## [EXERCISE DIRECTIONS]
Find how many lines below mention "target". Nothing but the number is needed.

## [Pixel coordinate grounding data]
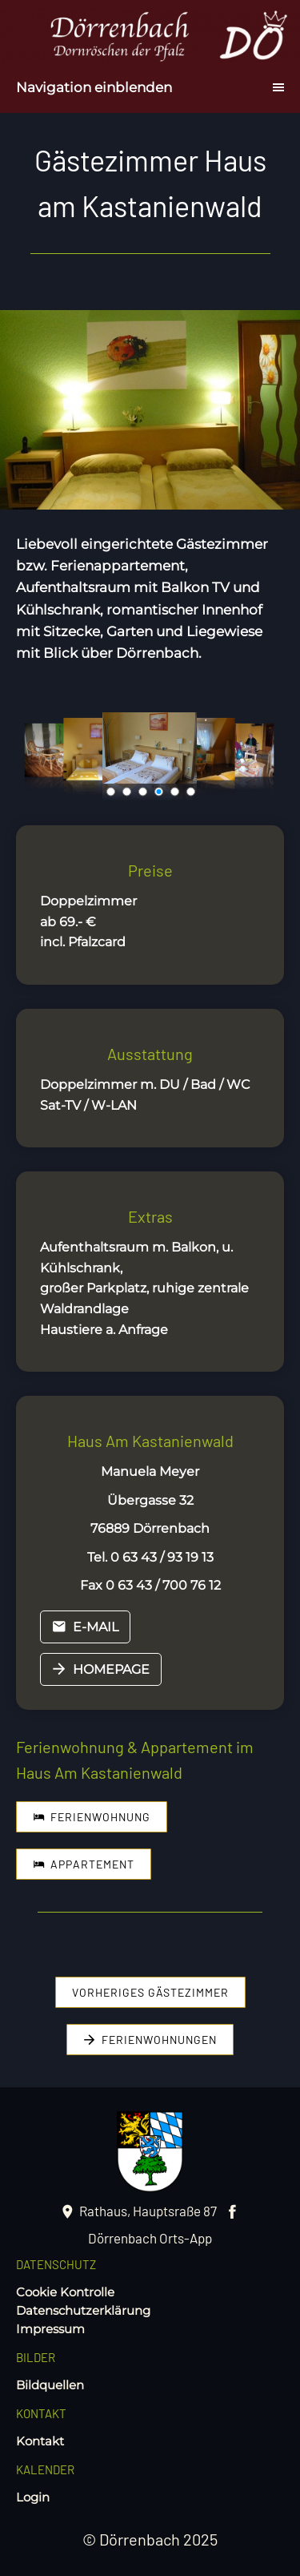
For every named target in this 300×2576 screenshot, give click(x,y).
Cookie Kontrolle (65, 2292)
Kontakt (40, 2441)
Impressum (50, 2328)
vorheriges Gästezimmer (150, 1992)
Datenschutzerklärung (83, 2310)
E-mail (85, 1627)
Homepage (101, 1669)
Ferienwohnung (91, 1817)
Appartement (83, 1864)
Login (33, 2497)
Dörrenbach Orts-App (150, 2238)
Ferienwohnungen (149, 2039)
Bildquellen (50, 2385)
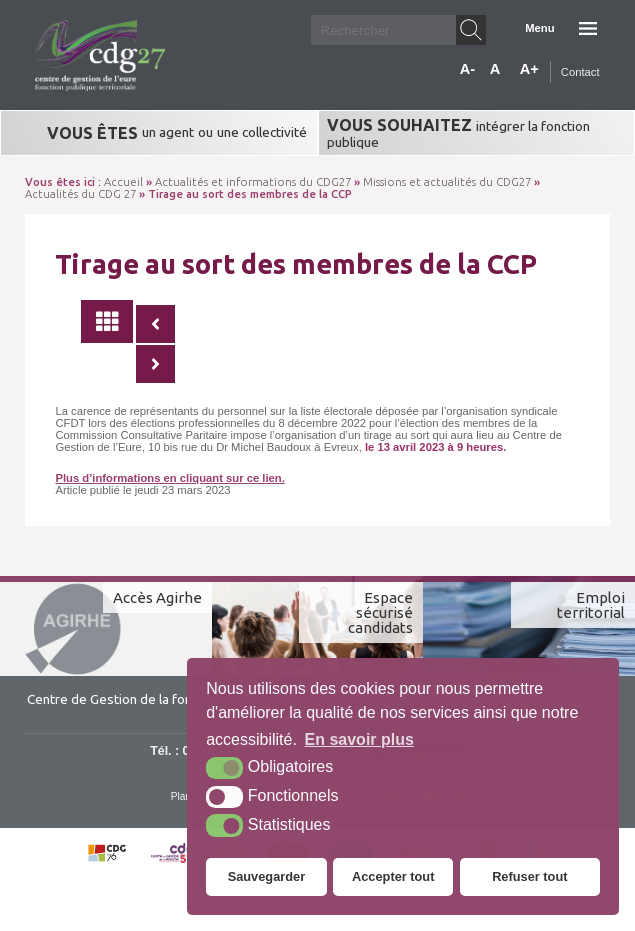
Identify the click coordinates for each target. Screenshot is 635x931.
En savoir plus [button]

## [WRITTEN ANSWER]
2